→ **About this task**:
Only the lines from the one containing "You are a GUI" through the one containing "Task: Click on the シカイカン" should be printed, exactly as they appear below, with both ends included.
##### Material for the task
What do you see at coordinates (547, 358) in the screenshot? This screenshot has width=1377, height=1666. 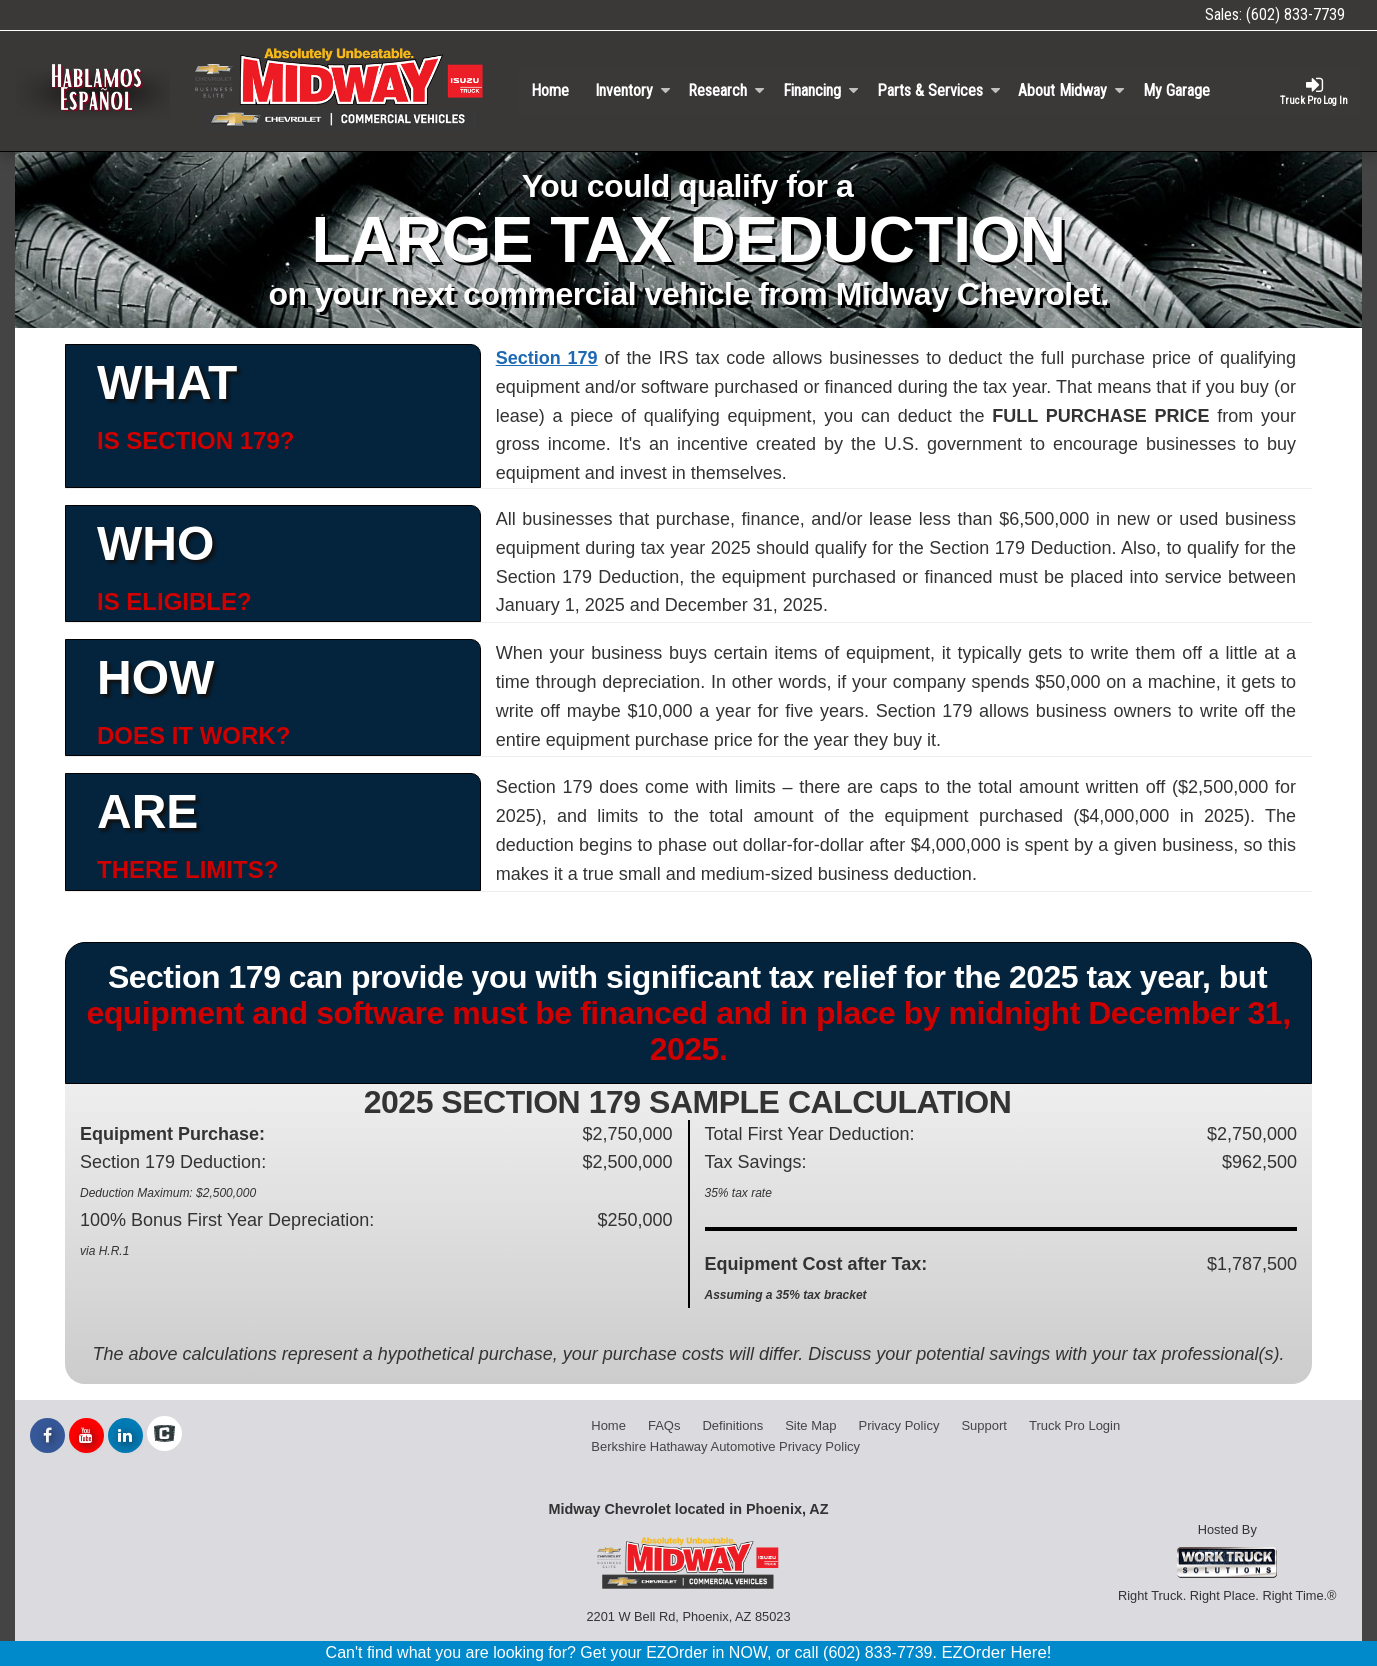 I see `Section 179` at bounding box center [547, 358].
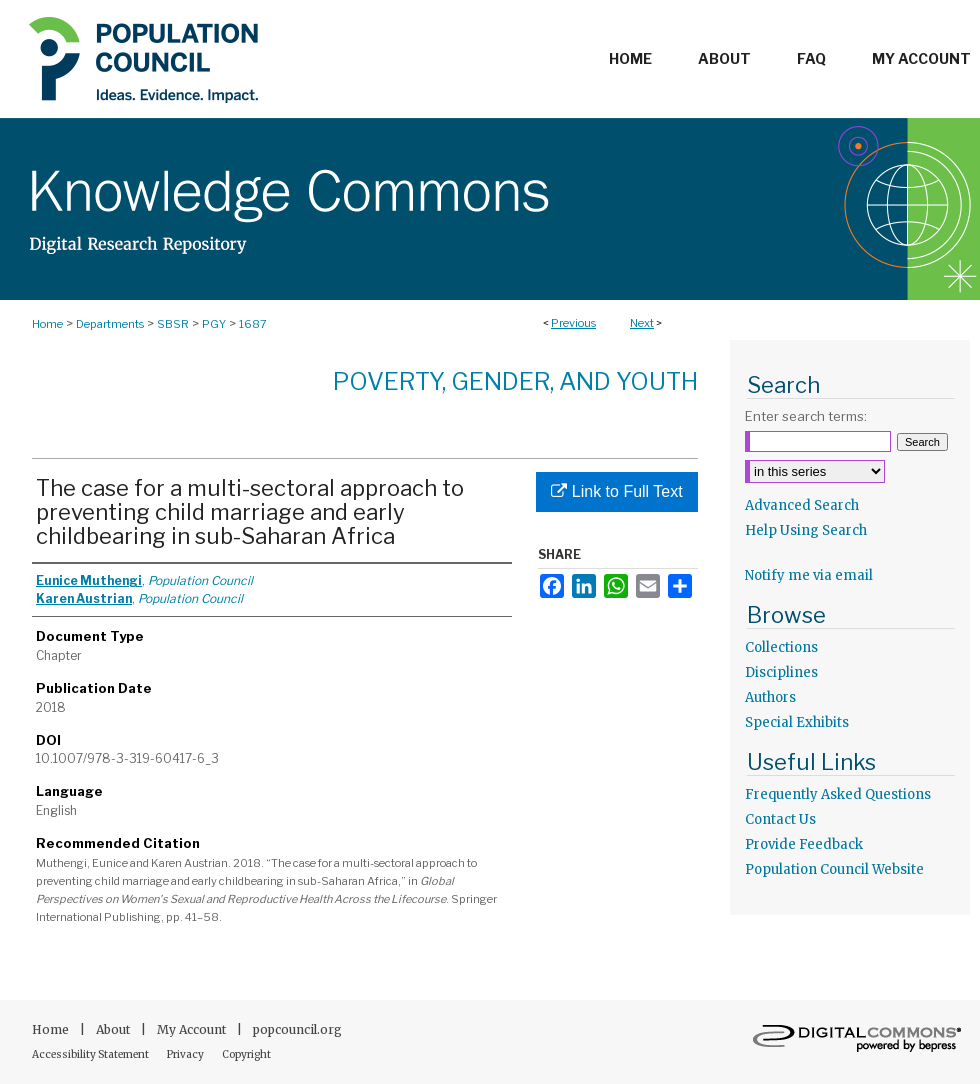 The image size is (980, 1084). I want to click on Copyright, so click(246, 1054).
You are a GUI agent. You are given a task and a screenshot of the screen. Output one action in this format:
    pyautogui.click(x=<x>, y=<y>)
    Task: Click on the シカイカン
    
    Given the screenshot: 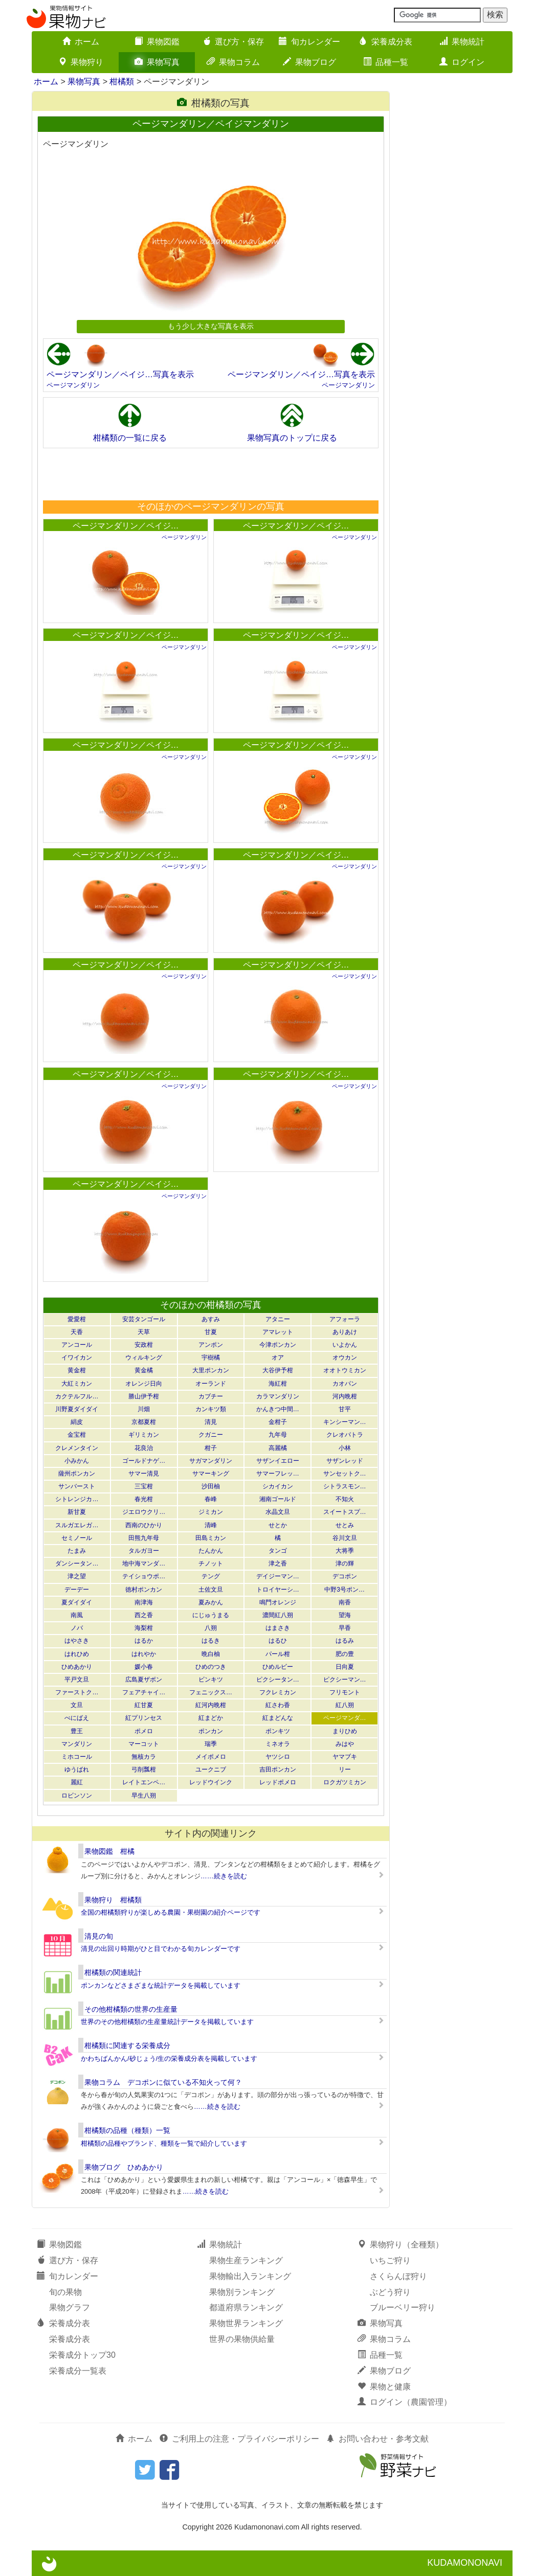 What is the action you would take?
    pyautogui.click(x=277, y=1486)
    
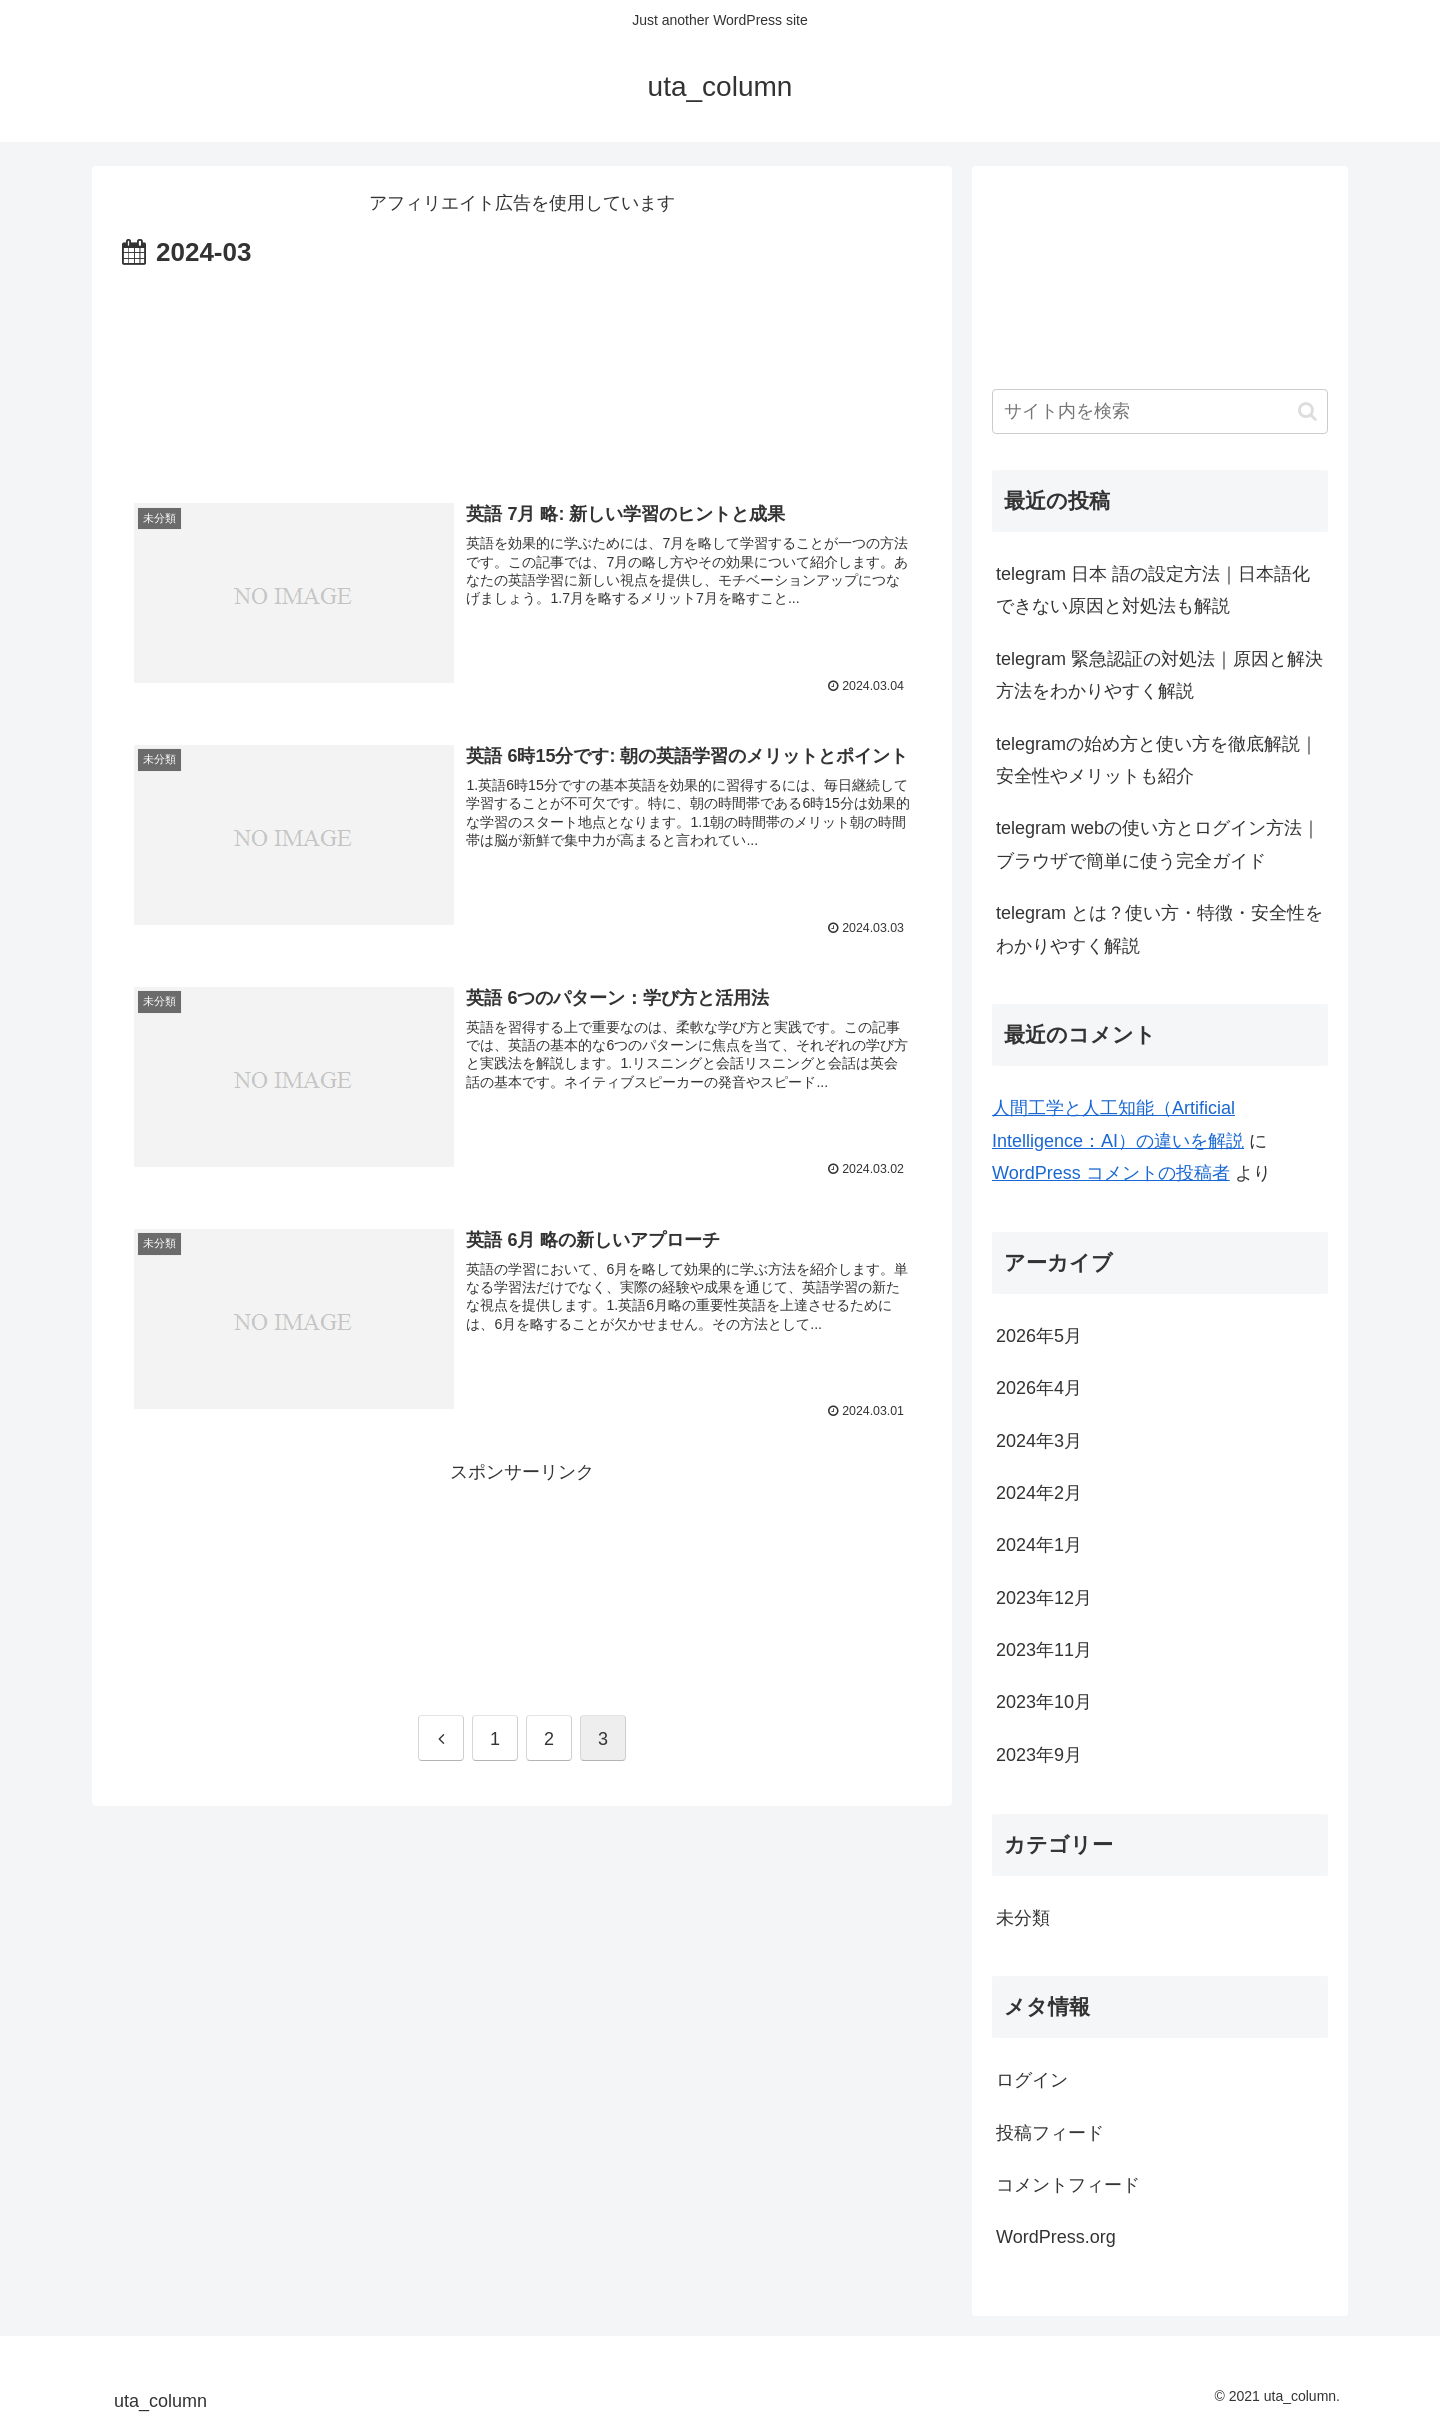 This screenshot has height=2425, width=1440. What do you see at coordinates (1039, 1493) in the screenshot?
I see `2024年2月` at bounding box center [1039, 1493].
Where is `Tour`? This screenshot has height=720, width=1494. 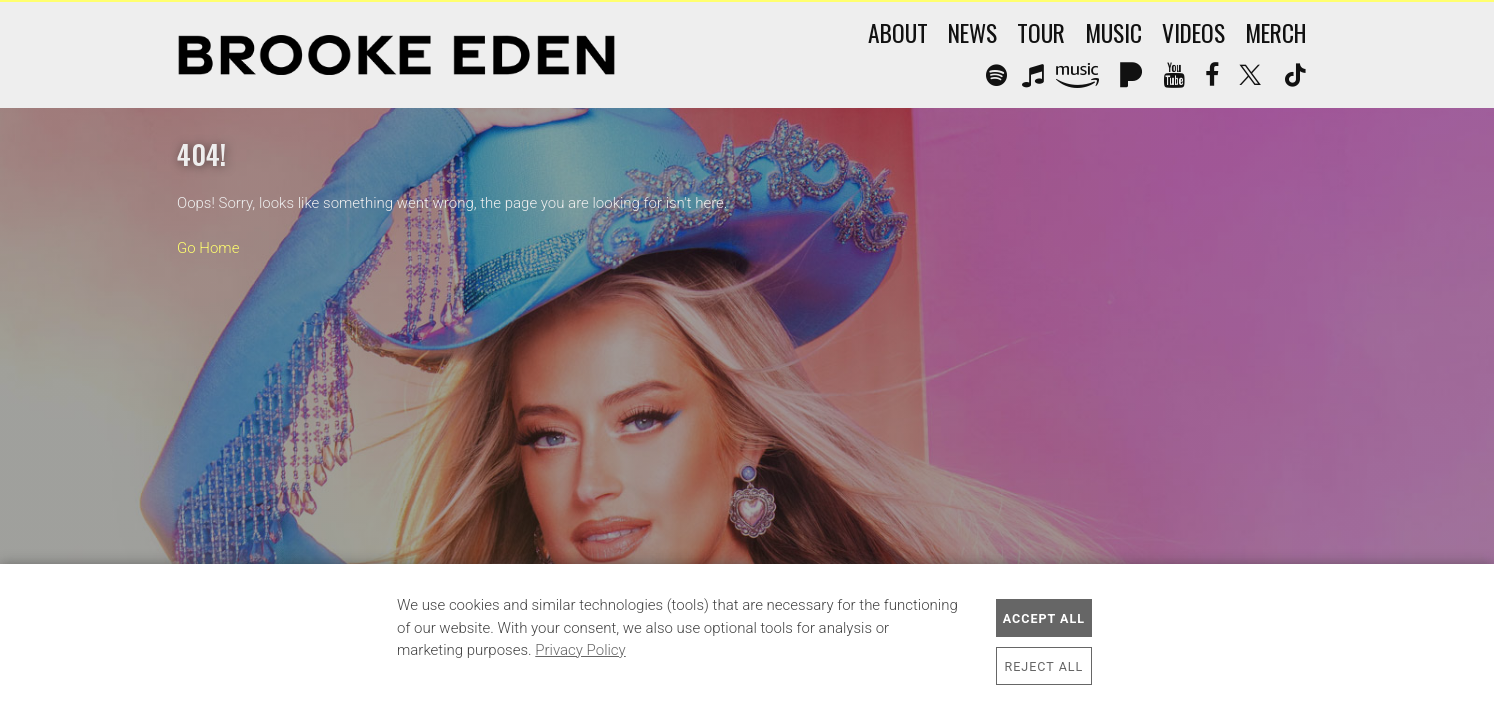 Tour is located at coordinates (1041, 32).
##########
→ **Output of the exercise**:
You are a GUI agent. You are given a task and a screenshot of the screen. Output one action in this format:
    pyautogui.click(x=<x>, y=<y>)
    Task: Click on the シカイカン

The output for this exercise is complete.